Das fehlt, 1:87 bei Mätrix
Sag Niemals NIE.
Gruß
Henry
2L DCC, EP III / IV Mein Thema Grenzbahnhof DB, ÖBB, SBB, SNCF Digital mit Lenz LZV 200 Youtube unter Henry.R
ich habe die ganze Diskussion mit Interesse verfolgt und bekenne, ein Fan der langen 30cm 1/87 Wagen zu sein. Für mich sieht es einfach stimmiger aus und zudem finde ich, daß die langen Wagen besser detailliert sind. Auch aufgrund so mancher Lok, die ich habe, und der Tatsache, daß meine Dampfloks mit Kolbenstangenschutzrohren verkehren, habe ich mich auf größere Radien verlegt. Dann geht das auch mit den langen Wagen. Dabei spielt für mich die mögliche Anzahl der Wagen in einem Zug im Verhältnis zur jeweiligen Wagenlänge (1/100 oder 1/87...) keine entscheidende Rolle. Wer natürlich auch auf R 1/R 2 fahren will/muß, der wird mit den langen Wagen nicht zurecht kommen können/wollen, denn in der Tat gibt es da Probleme beim Betrieb.

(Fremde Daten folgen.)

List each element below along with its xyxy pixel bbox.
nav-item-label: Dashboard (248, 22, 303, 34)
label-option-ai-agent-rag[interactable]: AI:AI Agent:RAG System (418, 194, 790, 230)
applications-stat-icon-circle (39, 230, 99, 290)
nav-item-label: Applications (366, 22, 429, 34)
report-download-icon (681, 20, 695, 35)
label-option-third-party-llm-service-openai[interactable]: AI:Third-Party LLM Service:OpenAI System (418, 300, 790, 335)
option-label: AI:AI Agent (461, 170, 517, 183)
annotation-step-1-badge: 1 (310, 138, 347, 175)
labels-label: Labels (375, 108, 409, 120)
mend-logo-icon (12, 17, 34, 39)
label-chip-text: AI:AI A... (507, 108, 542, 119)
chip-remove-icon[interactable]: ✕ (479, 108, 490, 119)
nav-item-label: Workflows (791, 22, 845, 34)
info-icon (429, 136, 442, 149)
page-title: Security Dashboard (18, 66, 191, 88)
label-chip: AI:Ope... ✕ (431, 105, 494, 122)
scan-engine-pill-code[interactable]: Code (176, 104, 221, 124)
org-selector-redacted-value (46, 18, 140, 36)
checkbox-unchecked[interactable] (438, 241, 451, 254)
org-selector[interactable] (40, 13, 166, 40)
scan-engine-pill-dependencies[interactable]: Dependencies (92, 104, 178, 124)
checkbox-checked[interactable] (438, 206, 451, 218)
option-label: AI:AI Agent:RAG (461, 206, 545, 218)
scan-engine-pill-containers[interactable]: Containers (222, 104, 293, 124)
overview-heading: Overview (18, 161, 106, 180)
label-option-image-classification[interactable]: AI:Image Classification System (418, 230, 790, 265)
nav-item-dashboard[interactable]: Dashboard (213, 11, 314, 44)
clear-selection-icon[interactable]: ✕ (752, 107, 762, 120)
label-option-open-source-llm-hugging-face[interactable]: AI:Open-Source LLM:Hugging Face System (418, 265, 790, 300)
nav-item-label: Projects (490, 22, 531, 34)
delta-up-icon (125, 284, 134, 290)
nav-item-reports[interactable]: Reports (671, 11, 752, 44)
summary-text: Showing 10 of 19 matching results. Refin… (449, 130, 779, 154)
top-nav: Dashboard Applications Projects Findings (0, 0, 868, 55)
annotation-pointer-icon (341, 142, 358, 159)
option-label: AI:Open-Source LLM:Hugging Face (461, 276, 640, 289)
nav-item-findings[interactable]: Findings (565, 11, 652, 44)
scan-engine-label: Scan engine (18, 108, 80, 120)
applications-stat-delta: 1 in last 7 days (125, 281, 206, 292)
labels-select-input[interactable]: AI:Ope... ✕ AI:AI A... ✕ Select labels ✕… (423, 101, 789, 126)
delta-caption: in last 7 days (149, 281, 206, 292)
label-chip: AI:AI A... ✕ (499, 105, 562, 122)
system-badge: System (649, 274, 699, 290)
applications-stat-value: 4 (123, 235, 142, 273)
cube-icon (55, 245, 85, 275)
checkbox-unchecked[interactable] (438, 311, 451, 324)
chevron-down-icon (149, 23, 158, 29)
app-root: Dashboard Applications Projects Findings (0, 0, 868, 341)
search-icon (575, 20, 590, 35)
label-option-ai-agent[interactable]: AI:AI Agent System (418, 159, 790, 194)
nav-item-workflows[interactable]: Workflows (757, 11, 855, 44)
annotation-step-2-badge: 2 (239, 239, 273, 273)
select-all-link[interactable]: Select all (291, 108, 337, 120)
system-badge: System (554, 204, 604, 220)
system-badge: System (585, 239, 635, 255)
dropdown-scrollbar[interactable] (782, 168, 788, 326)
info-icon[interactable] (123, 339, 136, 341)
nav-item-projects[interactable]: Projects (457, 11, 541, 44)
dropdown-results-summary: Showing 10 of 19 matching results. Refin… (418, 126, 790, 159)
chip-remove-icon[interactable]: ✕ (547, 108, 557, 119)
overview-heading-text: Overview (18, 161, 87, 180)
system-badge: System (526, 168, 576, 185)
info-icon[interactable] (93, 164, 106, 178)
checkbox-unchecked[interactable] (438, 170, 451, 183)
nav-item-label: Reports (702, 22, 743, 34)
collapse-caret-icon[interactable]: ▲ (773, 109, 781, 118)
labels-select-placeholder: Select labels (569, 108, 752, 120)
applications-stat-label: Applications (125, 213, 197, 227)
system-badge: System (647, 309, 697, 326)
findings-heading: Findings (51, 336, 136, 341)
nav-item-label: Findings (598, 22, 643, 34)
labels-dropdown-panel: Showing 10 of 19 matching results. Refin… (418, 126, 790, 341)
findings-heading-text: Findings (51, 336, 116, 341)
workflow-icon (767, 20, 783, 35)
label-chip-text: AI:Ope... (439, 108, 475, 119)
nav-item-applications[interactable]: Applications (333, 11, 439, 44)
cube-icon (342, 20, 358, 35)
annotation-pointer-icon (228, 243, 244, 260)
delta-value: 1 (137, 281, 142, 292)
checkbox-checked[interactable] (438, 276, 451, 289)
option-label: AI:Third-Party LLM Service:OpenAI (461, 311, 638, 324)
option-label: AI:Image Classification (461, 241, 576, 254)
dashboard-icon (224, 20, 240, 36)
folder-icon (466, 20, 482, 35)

So muß halt jeder so seine Prioritäten setzen und de gustibus non est disputandum wußten schon die alten Römer ...
ich plane zurzeit an einer Anlage mit dem Thema Bahnhof "Hammelburg". Bei diesem möchte ich unverkürzte, maßstäbliche Wagen einsetzen. Nun habe ich eine Frage zu dem geplanten Schattenbahnhof!!! Kann man die unverkürzten (303mm) Wagen auch auf Märklin 24Grad Weichen (C-Gleis) einsezten oder gibts da Probleme? Hat schon jemand Praxiserfahrung damit? Würde mich über Antworten dazu sehr freuen.

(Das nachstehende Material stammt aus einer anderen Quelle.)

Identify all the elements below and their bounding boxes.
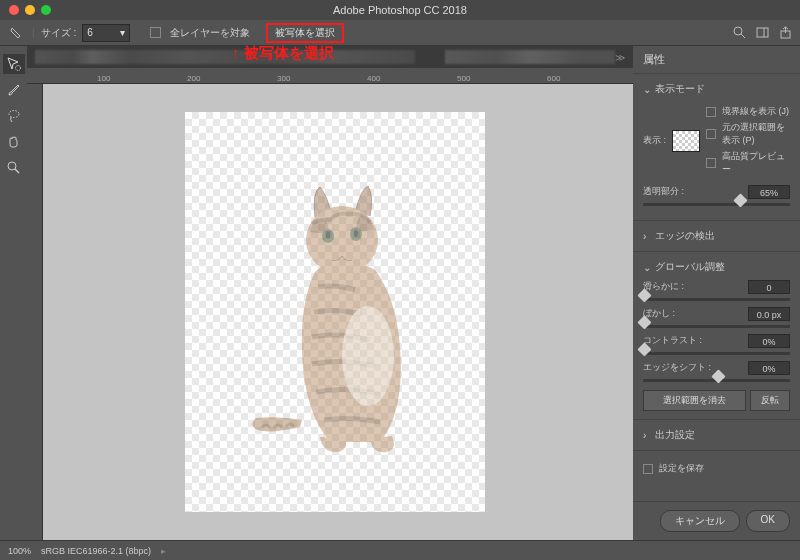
all-layers-label: 全レイヤーを対象 [170, 26, 250, 40]
document[interactable] [185, 112, 485, 512]
panel-title: 属性 [633, 46, 800, 74]
toolbar [0, 46, 27, 540]
tutorial-annotation: ↑ 被写体を選択 [232, 44, 334, 63]
high-quality-checkbox[interactable] [706, 158, 716, 168]
tool-preset-icon[interactable] [8, 24, 26, 42]
vertical-ruler [27, 84, 43, 540]
contrast-value[interactable]: 0% [748, 334, 790, 348]
maximize-window-button[interactable] [41, 5, 51, 15]
status-bar: 100% sRGB IEC61966-2.1 (8bpc) ▸ [0, 540, 800, 560]
invert-button[interactable]: 反転 [750, 390, 790, 411]
size-label: サイズ : [41, 26, 77, 40]
svg-point-14 [342, 306, 394, 406]
search-icon[interactable] [733, 26, 746, 39]
contrast-label: コントラスト : [643, 334, 702, 348]
view-mode-swatch[interactable] [672, 130, 700, 152]
panel-icon[interactable] [756, 26, 769, 39]
cancel-button[interactable]: キャンセル [660, 510, 740, 532]
hand-tool[interactable] [3, 132, 25, 152]
feather-slider[interactable] [643, 325, 790, 328]
svg-rect-2 [757, 28, 768, 37]
shift-label: エッジをシフト : [643, 361, 711, 375]
contrast-slider[interactable] [643, 352, 790, 355]
svg-point-12 [326, 231, 330, 239]
section-view-mode[interactable]: ⌄表示モード [643, 82, 790, 96]
canvas-area: ≫ 100 200 300 400 500 600 [27, 46, 633, 540]
options-bar: | サイズ : 6▾ 全レイヤーを対象 被写体を選択 [0, 20, 800, 46]
svg-point-13 [354, 229, 358, 237]
color-profile: sRGB IEC61966-2.1 (8bpc) [41, 546, 151, 556]
canvas-viewport[interactable] [27, 84, 633, 540]
show-edge-checkbox[interactable] [706, 107, 716, 117]
smooth-value[interactable]: 0 [748, 280, 790, 294]
size-select[interactable]: 6▾ [82, 24, 130, 42]
svg-point-7 [8, 162, 16, 170]
brush-tool[interactable] [3, 80, 25, 100]
properties-panel: 属性 ⌄表示モード 表示 : 境界線を表示 (J) 元の選択範囲を表示 (P) … [633, 46, 800, 540]
shift-slider[interactable] [643, 379, 790, 382]
cat-subject-image [240, 172, 440, 472]
clear-selection-button[interactable]: 選択範囲を消去 [643, 390, 746, 411]
feather-value[interactable]: 0.0 px [748, 307, 790, 321]
quick-select-tool[interactable] [3, 54, 25, 74]
shift-value[interactable]: 0% [748, 361, 790, 375]
section-edge-detection[interactable]: ›エッジの検出 [643, 229, 790, 243]
svg-point-5 [15, 66, 20, 71]
zoom-tool[interactable] [3, 158, 25, 178]
ok-button[interactable]: OK [746, 510, 790, 532]
close-window-button[interactable] [9, 5, 19, 15]
zoom-level[interactable]: 100% [8, 546, 31, 556]
smooth-label: 滑らかに : [643, 280, 684, 294]
show-original-checkbox[interactable] [706, 129, 716, 139]
window-title: Adobe Photoshop CC 2018 [333, 4, 467, 16]
transparency-slider[interactable] [643, 203, 790, 206]
section-output[interactable]: ›出力設定 [643, 428, 790, 442]
svg-line-1 [741, 34, 745, 38]
section-global-adjust[interactable]: ⌄グローバル調整 [643, 260, 790, 274]
all-layers-checkbox[interactable] [150, 27, 161, 38]
transparency-label: 透明部分 : [643, 185, 684, 199]
svg-point-0 [734, 27, 742, 35]
show-label: 表示 : [643, 134, 666, 147]
titlebar: Adobe Photoshop CC 2018 [0, 0, 800, 20]
transparency-value[interactable]: 65% [748, 185, 790, 199]
svg-line-8 [15, 169, 19, 173]
svg-point-6 [9, 111, 19, 118]
smooth-slider[interactable] [643, 298, 790, 301]
select-subject-button[interactable]: 被写体を選択 [266, 23, 344, 43]
save-settings-checkbox[interactable] [643, 464, 653, 474]
tab-blurred [445, 50, 615, 64]
tab-blurred [35, 50, 415, 64]
tab-nav-icon[interactable]: ≫ [615, 52, 625, 63]
minimize-window-button[interactable] [25, 5, 35, 15]
share-icon[interactable] [779, 26, 792, 39]
lasso-tool[interactable] [3, 106, 25, 126]
horizontal-ruler: 100 200 300 400 500 600 [27, 68, 633, 84]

Noch mal zur Info: Die 24Grad Weichen werden nur im Schattenbahnhof eingebaut, diesen sieht man von vorne nicht, nur von hinten, falls Störungen auftreten, er ist mittels Bergen kaschiert, ich würde nie die 24Grad Weichen im Sichtbaren Bereich verwenden, schon garnicht bei 303mm Wagen ops:
mir geht´s wie Henry (lokhenry) weiter oben: Ich habe auch den radikalen Schnitt vollzogen und ersetze (immer noch) konsequent meine 1/100 Sammlung (waren mal über 200 Wagen) durch 1/87. Mein Schlüsselerlebnis war ein unverkürzter Lima Avmz. Dessen optische Wirkung hat mich einfach umgehauen. Und dabei gibt es noch wesentlich besser detaillierte Modelle.
Aber: jeder wie er mag und wie er kann. Jeder Längenmaßstab hat letztendlich seine Berechtigung.